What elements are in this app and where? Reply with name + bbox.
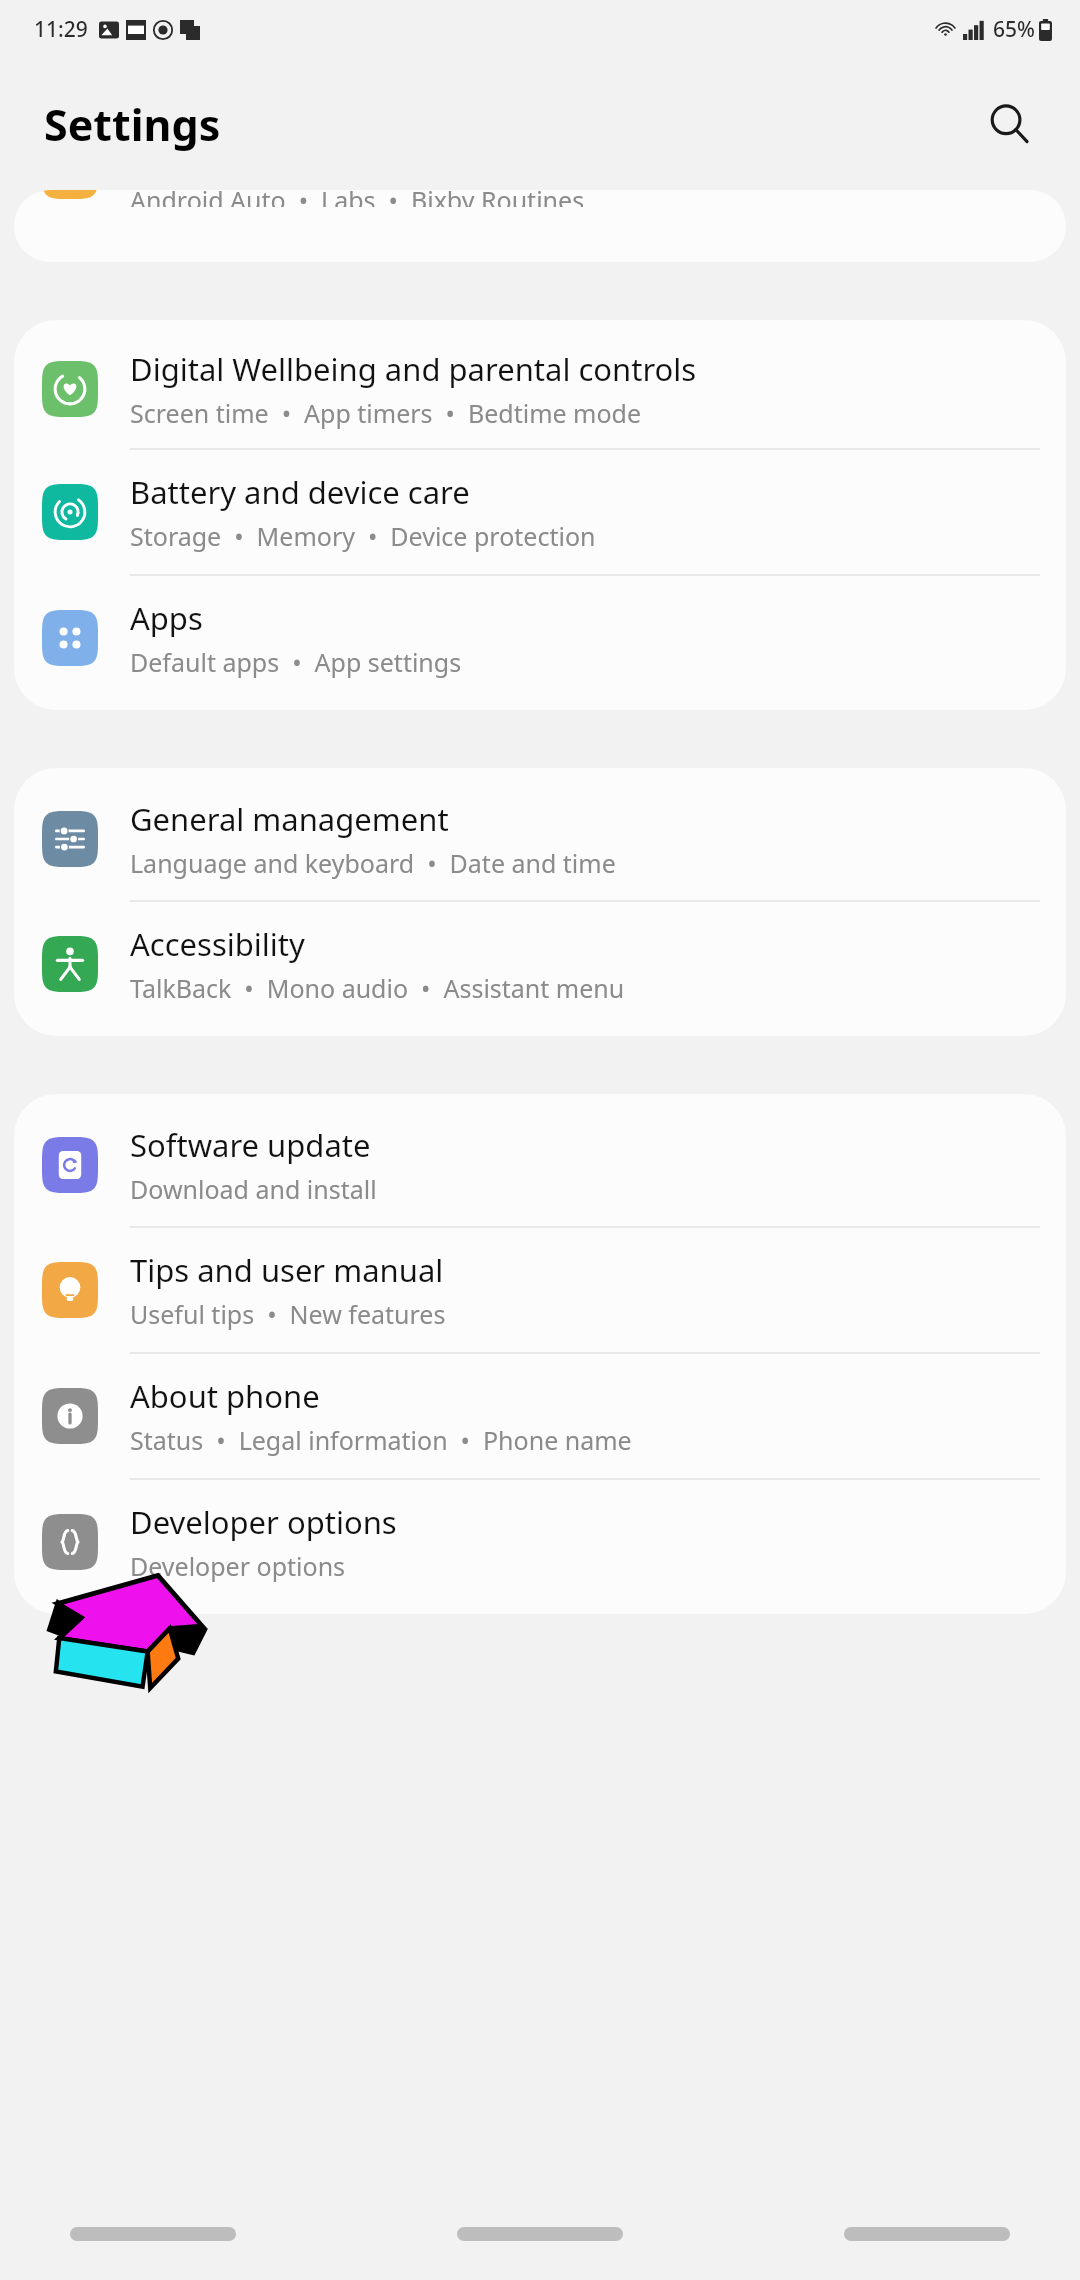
staticText: Download and install	[130, 1172, 377, 1206]
button[interactable]: Tips and user manual	[14, 1228, 1066, 1352]
button[interactable]: Advanced features	[14, 190, 1066, 207]
button[interactable]: Accessibility	[14, 902, 1066, 1026]
staticText: Software update	[130, 1124, 371, 1166]
button[interactable]: Developer options	[14, 1480, 1066, 1604]
staticText: Status • Legal information • Phone name	[130, 1423, 632, 1457]
staticText: Useful tips • New features	[130, 1297, 446, 1331]
button[interactable]: Home	[457, 2227, 623, 2241]
staticText: Default apps • App settings	[130, 645, 462, 679]
staticText: Battery and device care	[130, 471, 470, 513]
button[interactable]: Recents	[70, 2227, 236, 2241]
button[interactable]: Apps	[14, 576, 1066, 700]
button[interactable]: Digital Wellbeing and parental controls	[14, 330, 1066, 448]
button[interactable]: General management	[14, 778, 1066, 900]
staticText: Apps	[130, 597, 203, 639]
button[interactable]: Search	[978, 93, 1040, 155]
button[interactable]: Battery and device care	[14, 450, 1066, 574]
staticText: Storage • Memory • Device protection	[130, 519, 596, 553]
staticText: Developer options	[130, 1501, 397, 1543]
staticText: Accessibility	[130, 923, 305, 965]
staticText: 11:29	[34, 15, 88, 44]
staticText: 65%	[993, 15, 1035, 44]
staticText: Developer options	[130, 1549, 346, 1583]
button[interactable]: Software update	[14, 1104, 1066, 1226]
staticText: About phone	[130, 1375, 320, 1417]
staticText: Tips and user manual	[130, 1249, 444, 1291]
staticText: Android Auto • Labs • Bixby Routines	[130, 190, 585, 207]
staticText: General management	[130, 798, 449, 840]
button[interactable]: Back	[844, 2227, 1010, 2241]
staticText: Digital Wellbeing and parental controls	[130, 348, 697, 390]
staticText: Language and keyboard • Date and time	[130, 846, 616, 880]
button[interactable]: About phone	[14, 1354, 1066, 1478]
staticText: Screen time • App timers • Bedtime mode	[130, 396, 642, 430]
staticText: Settings	[44, 95, 221, 154]
staticText: TalkBack • Mono audio • Assistant menu	[130, 971, 625, 1005]
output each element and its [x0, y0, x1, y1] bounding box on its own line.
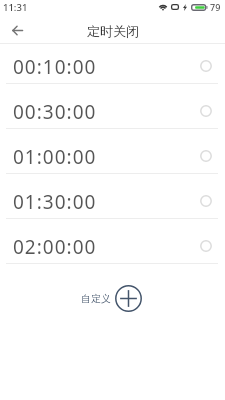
button[interactable]: 01:30:00 [0, 173, 225, 218]
button[interactable]: Back [4, 17, 30, 43]
button[interactable]: 自定义 [81, 285, 142, 312]
button[interactable]: 00:10:00 [0, 44, 225, 83]
staticText: 00:30:00 [13, 99, 97, 125]
staticText: 01:00:00 [13, 144, 97, 170]
staticText: 79 [210, 1, 221, 13]
button[interactable]: 00:30:00 [0, 83, 225, 128]
staticText: 定时关闭 [87, 23, 139, 39]
staticText: 01:30:00 [13, 189, 97, 215]
staticText: 11:31 [3, 1, 28, 14]
staticText: 02:00:00 [13, 234, 97, 260]
button[interactable]: 01:00:00 [0, 128, 225, 173]
staticText: 自定义 [81, 293, 111, 305]
staticText: 00:10:00 [13, 54, 97, 80]
button[interactable]: 02:00:00 [0, 218, 225, 263]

•••••

TASK DESCRIPTION:
Write out the data again word for word, minus any images.

EXERCISE SOLUTION:
What elements are in this app and where? Reply with name + bbox.
staticText: Download and install	[130, 1172, 377, 1206]
button[interactable]: Tips and user manual	[14, 1228, 1066, 1352]
button[interactable]: Advanced features	[14, 190, 1066, 207]
button[interactable]: Accessibility	[14, 902, 1066, 1026]
staticText: Software update	[130, 1124, 371, 1166]
button[interactable]: Developer options	[14, 1480, 1066, 1604]
staticText: Status • Legal information • Phone name	[130, 1423, 632, 1457]
staticText: Useful tips • New features	[130, 1297, 446, 1331]
button[interactable]: Home	[457, 2227, 623, 2241]
staticText: Default apps • App settings	[130, 645, 462, 679]
staticText: Battery and device care	[130, 471, 470, 513]
button[interactable]: Recents	[70, 2227, 236, 2241]
button[interactable]: Apps	[14, 576, 1066, 700]
button[interactable]: Digital Wellbeing and parental controls	[14, 330, 1066, 448]
button[interactable]: General management	[14, 778, 1066, 900]
staticText: Apps	[130, 597, 203, 639]
button[interactable]: Search	[978, 93, 1040, 155]
button[interactable]: Battery and device care	[14, 450, 1066, 574]
staticText: Storage • Memory • Device protection	[130, 519, 596, 553]
staticText: Developer options	[130, 1501, 397, 1543]
staticText: Accessibility	[130, 923, 305, 965]
staticText: 11:29	[34, 15, 88, 44]
staticText: 65%	[993, 15, 1035, 44]
staticText: Developer options	[130, 1549, 346, 1583]
button[interactable]: Software update	[14, 1104, 1066, 1226]
staticText: About phone	[130, 1375, 320, 1417]
staticText: Tips and user manual	[130, 1249, 444, 1291]
staticText: Android Auto • Labs • Bixby Routines	[130, 190, 585, 207]
staticText: General management	[130, 798, 449, 840]
button[interactable]: Back	[844, 2227, 1010, 2241]
staticText: Digital Wellbeing and parental controls	[130, 348, 697, 390]
staticText: Language and keyboard • Date and time	[130, 846, 616, 880]
button[interactable]: About phone	[14, 1354, 1066, 1478]
staticText: Screen time • App timers • Bedtime mode	[130, 396, 642, 430]
staticText: Settings	[44, 95, 221, 154]
staticText: TalkBack • Mono audio • Assistant menu	[130, 971, 625, 1005]
output each element and its [x0, y0, x1, y1] bounding box on its own line.
button[interactable]: 01:30:00 [0, 173, 225, 218]
button[interactable]: Back [4, 17, 30, 43]
button[interactable]: 自定义 [81, 285, 142, 312]
button[interactable]: 00:10:00 [0, 44, 225, 83]
staticText: 00:30:00 [13, 99, 97, 125]
staticText: 01:00:00 [13, 144, 97, 170]
staticText: 79 [210, 1, 221, 13]
button[interactable]: 00:30:00 [0, 83, 225, 128]
staticText: 定时关闭 [87, 23, 139, 39]
staticText: 01:30:00 [13, 189, 97, 215]
staticText: 11:31 [3, 1, 28, 14]
staticText: 02:00:00 [13, 234, 97, 260]
button[interactable]: 01:00:00 [0, 128, 225, 173]
staticText: 自定义 [81, 293, 111, 305]
staticText: 00:10:00 [13, 54, 97, 80]
button[interactable]: 02:00:00 [0, 218, 225, 263]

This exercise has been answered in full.